北海道北広島市のバス再編、4月開始へ 「交通空白」を避けた代替策と残る不安
北海道北広島市で、ローカルながら生活への影響が大きいニュースが動いている。北海道中央バスの「さんぽまち・東部線」が2026年3月末で廃止される一方、市は4月1日から新たに「広島線」と「北広島さんぽまち線」で再編する方針を確定した。結論を先に言えば、完全な交通空白はひとまず避けられたが、住民の不安が解消し切ったわけではない。

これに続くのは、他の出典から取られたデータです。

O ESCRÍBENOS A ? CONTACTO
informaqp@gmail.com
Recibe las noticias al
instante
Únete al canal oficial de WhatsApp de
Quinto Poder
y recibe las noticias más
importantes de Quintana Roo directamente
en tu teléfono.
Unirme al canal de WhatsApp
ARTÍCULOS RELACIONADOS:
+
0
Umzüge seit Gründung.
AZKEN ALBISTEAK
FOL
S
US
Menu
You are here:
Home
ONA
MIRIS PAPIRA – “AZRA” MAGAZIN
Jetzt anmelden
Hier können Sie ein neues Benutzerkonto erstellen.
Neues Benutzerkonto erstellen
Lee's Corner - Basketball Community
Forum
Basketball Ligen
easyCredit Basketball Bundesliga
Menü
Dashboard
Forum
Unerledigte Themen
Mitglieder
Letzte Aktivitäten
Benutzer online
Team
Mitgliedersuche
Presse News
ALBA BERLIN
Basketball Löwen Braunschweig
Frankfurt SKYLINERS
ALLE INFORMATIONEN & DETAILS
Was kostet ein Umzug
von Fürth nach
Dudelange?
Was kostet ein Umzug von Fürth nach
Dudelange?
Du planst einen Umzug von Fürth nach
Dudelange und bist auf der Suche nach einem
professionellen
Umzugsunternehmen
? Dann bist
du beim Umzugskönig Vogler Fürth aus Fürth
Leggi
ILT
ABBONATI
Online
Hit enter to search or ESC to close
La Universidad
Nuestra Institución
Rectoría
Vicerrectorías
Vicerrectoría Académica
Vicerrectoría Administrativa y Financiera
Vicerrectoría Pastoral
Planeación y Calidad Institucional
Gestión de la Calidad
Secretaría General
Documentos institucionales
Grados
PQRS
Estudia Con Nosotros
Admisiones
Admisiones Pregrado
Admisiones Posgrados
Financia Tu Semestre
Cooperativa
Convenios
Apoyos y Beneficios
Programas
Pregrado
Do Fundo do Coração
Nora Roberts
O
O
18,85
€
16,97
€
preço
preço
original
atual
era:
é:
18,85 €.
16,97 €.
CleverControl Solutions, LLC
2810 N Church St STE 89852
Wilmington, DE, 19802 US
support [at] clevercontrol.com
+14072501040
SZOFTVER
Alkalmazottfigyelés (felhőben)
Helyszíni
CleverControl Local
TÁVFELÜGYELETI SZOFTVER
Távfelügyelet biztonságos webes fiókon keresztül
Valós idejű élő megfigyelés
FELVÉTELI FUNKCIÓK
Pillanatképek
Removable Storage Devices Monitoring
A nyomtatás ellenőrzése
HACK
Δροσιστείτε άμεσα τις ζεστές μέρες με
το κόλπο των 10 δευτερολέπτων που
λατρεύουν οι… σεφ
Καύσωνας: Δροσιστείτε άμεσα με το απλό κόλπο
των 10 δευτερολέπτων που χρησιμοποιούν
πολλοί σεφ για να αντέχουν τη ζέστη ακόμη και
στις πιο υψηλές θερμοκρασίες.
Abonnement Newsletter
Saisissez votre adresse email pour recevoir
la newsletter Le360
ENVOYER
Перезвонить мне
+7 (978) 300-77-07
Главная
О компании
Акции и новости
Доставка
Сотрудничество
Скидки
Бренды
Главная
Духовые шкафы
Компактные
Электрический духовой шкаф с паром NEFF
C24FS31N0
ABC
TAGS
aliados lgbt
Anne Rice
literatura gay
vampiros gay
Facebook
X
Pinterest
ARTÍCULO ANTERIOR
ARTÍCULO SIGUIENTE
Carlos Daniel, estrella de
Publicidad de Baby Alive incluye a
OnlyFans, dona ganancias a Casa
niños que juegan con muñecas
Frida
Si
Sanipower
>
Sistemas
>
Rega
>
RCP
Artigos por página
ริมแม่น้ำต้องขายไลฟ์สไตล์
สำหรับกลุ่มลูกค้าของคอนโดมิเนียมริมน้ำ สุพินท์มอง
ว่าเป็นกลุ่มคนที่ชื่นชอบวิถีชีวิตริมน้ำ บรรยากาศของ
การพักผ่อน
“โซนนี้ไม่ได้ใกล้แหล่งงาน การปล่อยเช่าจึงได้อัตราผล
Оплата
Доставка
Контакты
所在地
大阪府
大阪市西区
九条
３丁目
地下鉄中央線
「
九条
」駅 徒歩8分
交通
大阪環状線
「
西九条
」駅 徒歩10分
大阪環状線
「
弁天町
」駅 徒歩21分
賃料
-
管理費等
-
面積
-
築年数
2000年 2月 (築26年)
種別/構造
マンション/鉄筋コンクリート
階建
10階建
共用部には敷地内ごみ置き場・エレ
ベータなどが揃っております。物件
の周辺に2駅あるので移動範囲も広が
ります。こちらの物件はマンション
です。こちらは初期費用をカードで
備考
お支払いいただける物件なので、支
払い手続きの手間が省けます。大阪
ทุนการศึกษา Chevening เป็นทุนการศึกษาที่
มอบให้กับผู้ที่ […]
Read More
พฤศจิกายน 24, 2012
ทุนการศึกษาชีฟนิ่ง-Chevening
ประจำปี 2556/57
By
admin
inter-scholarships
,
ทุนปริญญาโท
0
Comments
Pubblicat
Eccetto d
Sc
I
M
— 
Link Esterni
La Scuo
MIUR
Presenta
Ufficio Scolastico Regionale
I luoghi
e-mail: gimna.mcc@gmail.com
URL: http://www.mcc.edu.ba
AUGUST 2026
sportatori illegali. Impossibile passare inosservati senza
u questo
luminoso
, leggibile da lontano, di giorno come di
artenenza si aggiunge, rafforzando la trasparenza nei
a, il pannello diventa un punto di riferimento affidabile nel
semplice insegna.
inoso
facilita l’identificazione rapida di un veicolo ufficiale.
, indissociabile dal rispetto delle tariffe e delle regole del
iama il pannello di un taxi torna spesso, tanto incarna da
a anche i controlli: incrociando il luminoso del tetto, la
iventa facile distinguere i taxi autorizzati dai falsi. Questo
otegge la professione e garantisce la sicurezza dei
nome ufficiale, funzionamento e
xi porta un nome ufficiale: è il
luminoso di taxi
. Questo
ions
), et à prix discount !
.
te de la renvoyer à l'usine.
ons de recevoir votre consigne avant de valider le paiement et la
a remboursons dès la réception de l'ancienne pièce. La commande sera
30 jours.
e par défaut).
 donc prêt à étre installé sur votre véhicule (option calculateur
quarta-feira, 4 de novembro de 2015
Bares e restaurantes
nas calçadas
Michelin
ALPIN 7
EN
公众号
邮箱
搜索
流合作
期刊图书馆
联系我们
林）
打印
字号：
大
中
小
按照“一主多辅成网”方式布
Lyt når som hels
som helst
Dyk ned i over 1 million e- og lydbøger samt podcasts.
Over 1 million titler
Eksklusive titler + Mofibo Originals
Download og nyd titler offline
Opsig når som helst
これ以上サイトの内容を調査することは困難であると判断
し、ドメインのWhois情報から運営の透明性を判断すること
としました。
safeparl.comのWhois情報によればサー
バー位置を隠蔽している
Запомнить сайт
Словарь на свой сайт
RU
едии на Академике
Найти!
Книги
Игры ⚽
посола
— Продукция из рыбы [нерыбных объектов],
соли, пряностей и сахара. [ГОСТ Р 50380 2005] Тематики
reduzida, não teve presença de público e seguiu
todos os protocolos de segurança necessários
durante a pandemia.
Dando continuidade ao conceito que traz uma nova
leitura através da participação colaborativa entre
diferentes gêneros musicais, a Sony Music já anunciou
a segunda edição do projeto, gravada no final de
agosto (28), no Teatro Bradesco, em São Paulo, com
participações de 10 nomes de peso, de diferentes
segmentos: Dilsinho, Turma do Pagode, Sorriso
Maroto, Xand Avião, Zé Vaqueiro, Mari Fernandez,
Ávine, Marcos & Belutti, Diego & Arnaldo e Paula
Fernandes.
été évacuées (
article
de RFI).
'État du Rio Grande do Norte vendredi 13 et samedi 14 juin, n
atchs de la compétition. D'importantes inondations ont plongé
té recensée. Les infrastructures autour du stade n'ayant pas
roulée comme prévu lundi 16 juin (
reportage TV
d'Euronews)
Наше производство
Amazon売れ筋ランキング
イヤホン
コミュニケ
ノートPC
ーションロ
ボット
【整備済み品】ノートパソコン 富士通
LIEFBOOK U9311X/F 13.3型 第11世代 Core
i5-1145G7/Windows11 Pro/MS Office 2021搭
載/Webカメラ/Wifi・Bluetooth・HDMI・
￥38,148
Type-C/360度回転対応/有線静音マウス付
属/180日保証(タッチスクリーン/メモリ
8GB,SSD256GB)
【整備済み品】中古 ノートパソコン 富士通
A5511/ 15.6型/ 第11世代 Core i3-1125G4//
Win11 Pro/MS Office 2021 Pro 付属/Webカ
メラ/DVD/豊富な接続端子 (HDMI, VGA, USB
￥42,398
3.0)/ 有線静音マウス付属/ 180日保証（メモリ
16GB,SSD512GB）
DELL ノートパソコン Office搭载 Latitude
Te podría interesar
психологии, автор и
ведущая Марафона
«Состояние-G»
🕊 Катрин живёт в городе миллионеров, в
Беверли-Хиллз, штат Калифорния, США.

※本記事の事実関係は主に2026年3月19日から3月21日に確認した公開情報に基づく。
何が起きたのか
北広島市の公表によると、この問題は2025年1月に北海道中央バスから「さんぽまち・東部線」廃止の申し出があったことから始まった。その後の協議を経ても存続には至らず、2026年3月末での廃止が決まった。
この路線は、北広島駅と住宅街を結ぶ生活路線だ。市の資料では、2025年10月までに代替策の検討が進み、同年11月には補充運行事業者として富士交通が決定。さらに2026年3月19日、市は4月1日からの新しい運行内容と確定時刻表を公開した。
要点を整理すると、こうなる。
| 項目 | 内容 |
|---|---|
| 廃止される路線 | さんぽまち・東部線 |
| 廃止時期 | 2026年3月末 |
| 新たに始まる運行 | 「広島線」「北広島さんぽまち線」 |
| 開始日 | 2026年4月1日 |
| 運行事業者 | 北海道中央バス、富士交通 |
| 市の周知状況 | 確定時刻表を3月18日以降に配布、対象地区へ全戸配布予定 |
1月15日時点で市が示した運行概要では、地区内運賃は一律240円で現行と同じ。時間帯や曜日によってはバス車両だけでなく、定時定路線のジャンボタクシーも使う形が示されていた。
なぜこのニュースが地味に重いのか
全国ニュース級ではない。だが、暮らし目線ではかなり重い。
FNNプライムオンラインやHTB北海道ニュースが伝えた通り、この路線は通勤通学だけでなく、高齢者の買い物や通院にも使われてきた。報道では、沿線の一部エリアは高齢化率が約50%に達し、車を使えない住民も多いとされる。単なる「バス1本の廃止」ではなく、外出の自由度そのものが下がる話だからだ。
実際、住民の受け止めはかなり切実だった。ウェブ上で読める地元報道では、「交通手段がなくなってしまう」「困る」「閉じこもってしまう」といった声が紹介されている。2025年10月時点では、地元住民らが3000筆以上の署名を提出したとHTBが報じており、ネット上でもこの問題が単なるダイヤ改正ではなく、生活基盤の話として共有されていたことがうかがえる。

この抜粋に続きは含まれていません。